Já a gamer Marie Freire, representante da Federação do Estado do Rio de Janeiro de Esportes Eletrônicos (Ferjee), contou que, para uma mulher ingressar em plataformas de e-sports, é preciso coragem. Segundo ela, os preconceitos e a misoginia fazem muitas mulheres desistirem.

”Desde quando escolhemos nosso nickname, já temos medo de ataques.
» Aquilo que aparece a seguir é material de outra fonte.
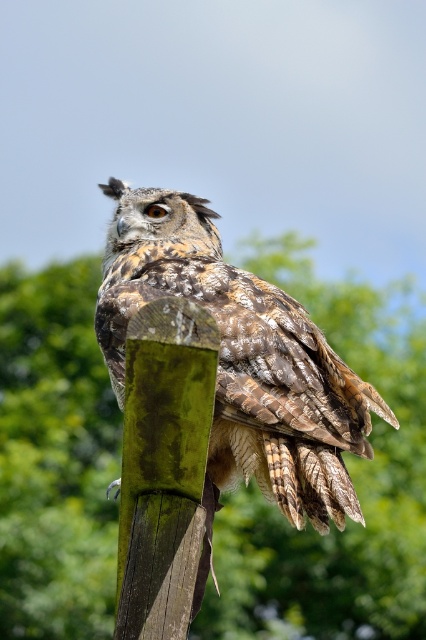 Consider the image. Does green mossy post at center appear over camouflage feathered owl at center?

Correct, green mossy post at center is located above camouflage feathered owl at center.

Does point (233, 525) lie in front of point (285, 314)?

No, it is not.

Who is more forward, (46, 312) or (275, 397)?

Point (275, 397) is in front.

Find the location of a particular element. The width and height of the screenshot is (426, 640). green mossy post at center is located at coordinates (351, 477). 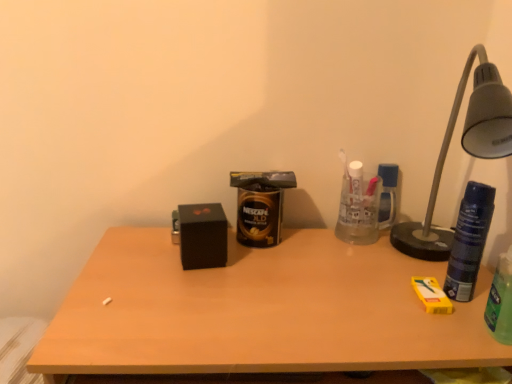 Find the location of a particular element. The height and width of the screenshot is (384, 512). vacant space that is in between green plastic bottle at right, which is the 3th beverage from left to right, and gold metallic can at center, arranged as the third beverage when viewed from the front is located at coordinates (355, 278). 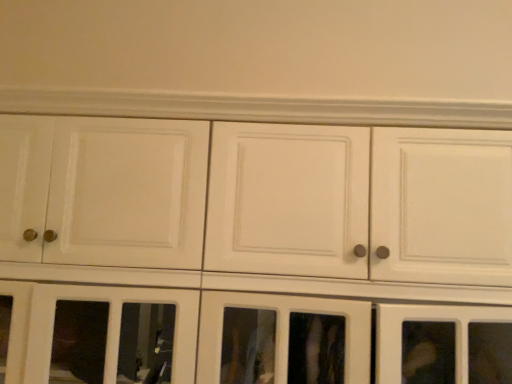 This screenshot has width=512, height=384. What do you see at coordinates (259, 207) in the screenshot?
I see `white matte cabinet at center` at bounding box center [259, 207].

Image resolution: width=512 pixels, height=384 pixels. In order to click on white matte cabinet at center in this screenshot , I will do `click(259, 207)`.

This screenshot has width=512, height=384. Find the location of `white matte cabinet at center`. white matte cabinet at center is located at coordinates (259, 207). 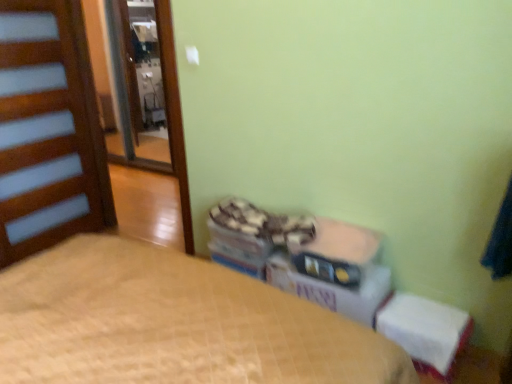 Question: Is brown wooden screen door at left taller or shorter than beige quilted bed at center?

Choices:
 (A) short
 (B) tall

Answer: (B)

Question: From the image's perspective, is brown wooden screen door at left above or below beige quilted bed at center?

Choices:
 (A) above
 (B) below

Answer: (A)

Question: Which is farther from the brown wooden screen door at left?

Choices:
 (A) white fabric changing table at lower right
 (B) wooden door at left
 (C) beige quilted bed at center
 (D) matte plastic storage box at center
 (E) white cardboard box at center

Answer: (A)

Question: Which is nearer to the white fabric changing table at lower right?

Choices:
 (A) white cardboard box at center
 (B) wooden door at left
 (C) matte plastic storage box at center
 (D) beige quilted bed at center
 (E) brown wooden screen door at left

Answer: (A) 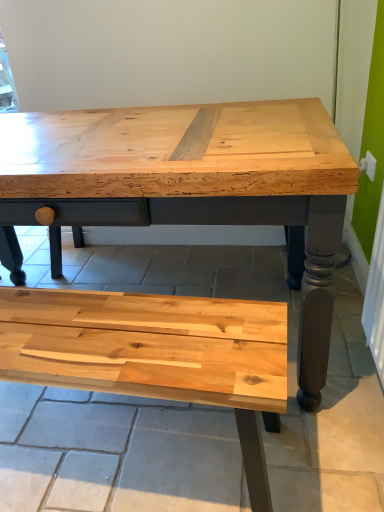 What do you see at coordinates (156, 354) in the screenshot? The image size is (384, 512). I see `natural wood bench at lower center` at bounding box center [156, 354].

The height and width of the screenshot is (512, 384). I want to click on natural wood bench at lower center, so click(x=156, y=354).

Measure the distance between natural wood bench at lower center and camera.

The depth of natural wood bench at lower center is 30.32 inches.

Locate an element on the screen. natural wood bench at lower center is located at coordinates point(156,354). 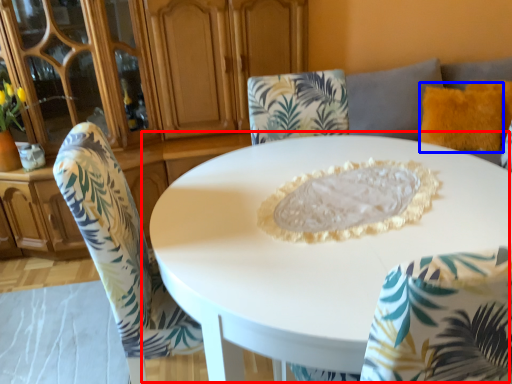 Question: Which point is further to the camera, table (highlighted by a red box) or pillow (highlighted by a blue box)?

Choices:
 (A) table
 (B) pillow

Answer: (B) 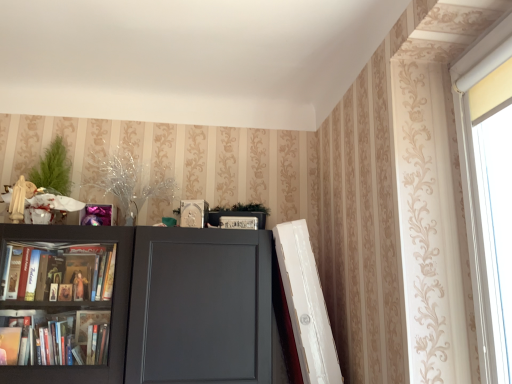 Question: Should I look upward or downward to see white plastic window at upper right?

Choices:
 (A) up
 (B) down

Answer: (B) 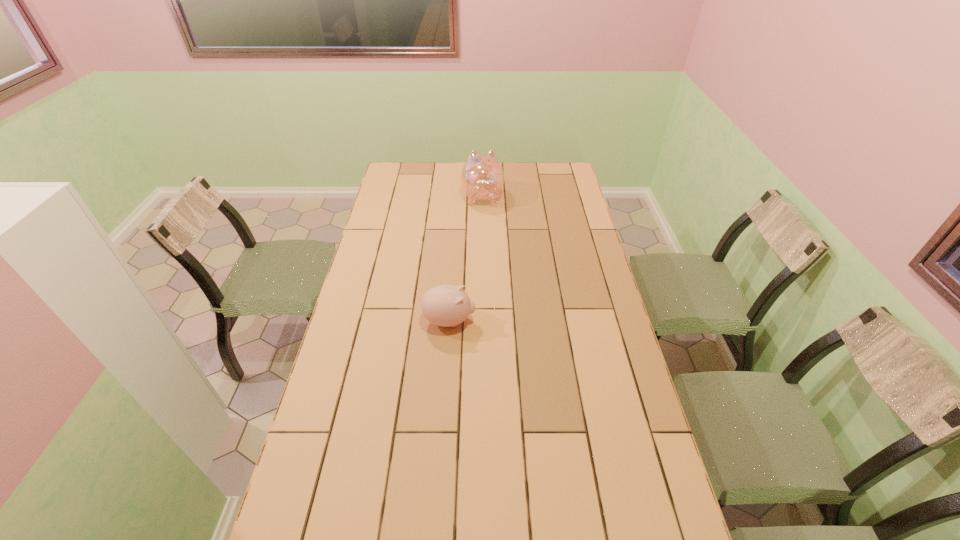 I want to click on blank area at the left edge, so click(x=409, y=189).

The height and width of the screenshot is (540, 960). Find the location of `free space at the right edge`. free space at the right edge is located at coordinates (586, 218).

The height and width of the screenshot is (540, 960). I want to click on vacant area that lies between the nearer object and the taller piggy bank, so click(x=466, y=259).

Locate an element on the screen. Image resolution: width=960 pixels, height=540 pixels. vacant point located between the taller piggy bank and the nearer piggy bank is located at coordinates (466, 259).

Find the location of `vacant space that is in between the nearer object and the taller piggy bank`. vacant space that is in between the nearer object and the taller piggy bank is located at coordinates (466, 259).

I want to click on unoccupied position between the taller object and the nearer piggy bank, so click(466, 259). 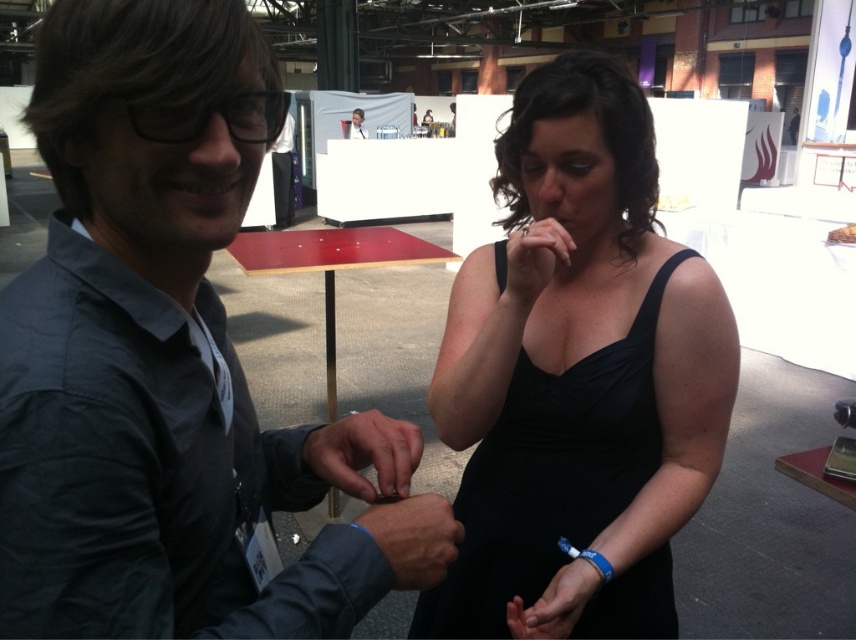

Jogamos sempre duvidando da habilidade. Não há estímulo para mulheres neste ambiente”, comentou.

Freire ressaltou que a Ferjee vem desenvolvendo trabalhos de letramento digital ”desde a base” e que ”a realidade só vai ser mudada se o problema for tratado na raiz”. Além disso, a jogadora afirmou que, atualmente, a federação tem promovido competições inclusivas mistas.

Vice-presidente da Associação Brasileira das Desenvolvedoras de Games (Abragames), Carolina Caravana, por sua vez, classificou como fundamentais as políticas de inclusão digital voltadas para mulheres. Ela diz que não se trata apenas do acesso à internet, mas também que é urgente informar e falar sobre violências vividas no mundo digital.

”Quem não tem acesso à informação é, de fato, mais vulnerável. Quando falamos de respeito com o sexo feminino, estamos discutindo algo fundamental para o desenvolvimento da indústria gamer. Isso precisa ser o nosso foco”, disse.

Por fim, Amanda Abreu, ex-atleta de esportes eletrônicos, explicou que o mundo gamer é uma das maiores indústrias e que mulheres precisam ser incentivadas a construir carreiras. Ela também relembrou as dificuldades enfrentadas ao longo da carreira.

”Eu, enquanto jogadora, precisei esconder meu gênero, porque nunca consegui ter paz para jogar. Os crimes na internet nunca são vistos como importantes, como sérios. Tudo parece sempre ser pequeno demais, e esses crimes nunca são investigados”, concluiu.